Materials provided =
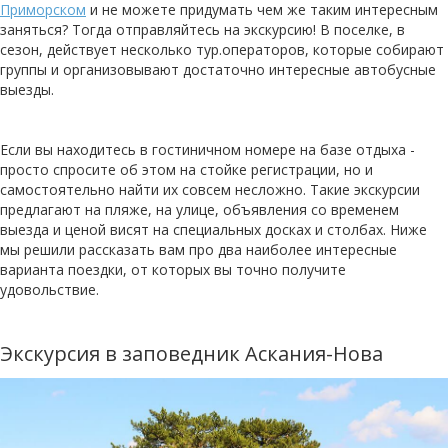
Приморском
и не можете придумать чем же таким интересным
заняться? Тогда отправляйтесь на экскурсию! В поселке, в
сезон, действует несколько тур.операторов, которые собирают
группы и организовывают достаточно интересные автобусные
выезды.
Если вы находитесь в гостиничном номере на базе отдыха -
просто спросите об этом на стойке регистрации, но и
самостоятельно найти их совсем несложно. Такие экскурсии
предлагают на пляже, на улице, объявления со временем
выезда и ценой висят на специальных досках и столбах. Ниже
мы решили рассказать вам про два наиболее интересные
варианта поездки, от которых вы точно получите
удовольствие.
Экскурсия в заповедник Аскания-Нова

Task instructions = Write the records above out again word for word, skipping each picture.

Result of the task =
Приморском
и не можете придумать чем же таким интересным
заняться? Тогда отправляйтесь на экскурсию! В поселке, в
сезон, действует несколько тур.операторов, которые собирают
группы и организовывают достаточно интересные автобусные
выезды.
Если вы находитесь в гостиничном номере на базе отдыха -
просто спросите об этом на стойке регистрации, но и
самостоятельно найти их совсем несложно. Такие экскурсии
предлагают на пляже, на улице, объявления со временем
выезда и ценой висят на специальных досках и столбах. Ниже
мы решили рассказать вам про два наиболее интересные
варианта поездки, от которых вы точно получите
удовольствие.
Экскурсия в заповедник Аскания-Нова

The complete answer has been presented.